La serie Nadie nos va a extrañar se centra en cinco estudiantes que comienzan su propio negocio, aprovechan su habilidad en la escuela para vender trabajos y proyectos a sus compañeros que quieren evadir dichas responsabilidades, de esta manera obtienen dinero y además no se sienten en riesgo porque al ser considerados nerds, ninguno de sus profesores sospecharía de ellos.

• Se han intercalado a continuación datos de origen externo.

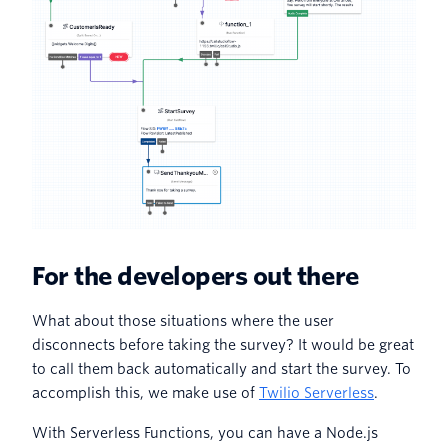
For the developers out there
What about those situations where the user
disconnects before taking the survey? It would be great
to call them back automatically and start the survey. To
accomplish this, we make use of
Twilio Serverless
.
With Serverless Functions, you can have a Node.js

Las cosas comienzan a cambiar, ellos ganan gran popularidad y confianza, pero también se adentran a nuevas experiencias que terminan en una tragedia.
Explicación del final de Nadie nos va a extrañar
¿Qué le pasó a Memo al final de Nadie nos va a extrañar?
“Memo” es uno de los protagonistas de Nadie nos va a extrañar y en las últimas etapas de la serie él decide quitarse la vida. La explicación del final es que “Memo” era un chico que vivía lidiando con la depresión y eso nos lo dieron a entender a través de pequeños detalles o comentarios en la historia, estaba lidiando con sentimientos complicados y uno de ellos era la soledad. Si bien logró hacer click con algunas personas, debemos recordar que desde niño estuvo en un entorno difícil, no tenía una buena relación con sus papás y además en sus otras escuelas siempre lo molestaban.

Aunque muchos pensaron que la noticia de la mudanza fue lo que lo afectó, en realidad eran muchos los factores con los que estaba lidiando, solo que con sus amigos aparentaba estar bien porque eran un sitio seguro para él. Cuando fue a arreglar las cosas con Pascual fue con la intención de despedirse, por eso aunque parecía que estaba mejorando y sanando, su decisión ya estaba tomada.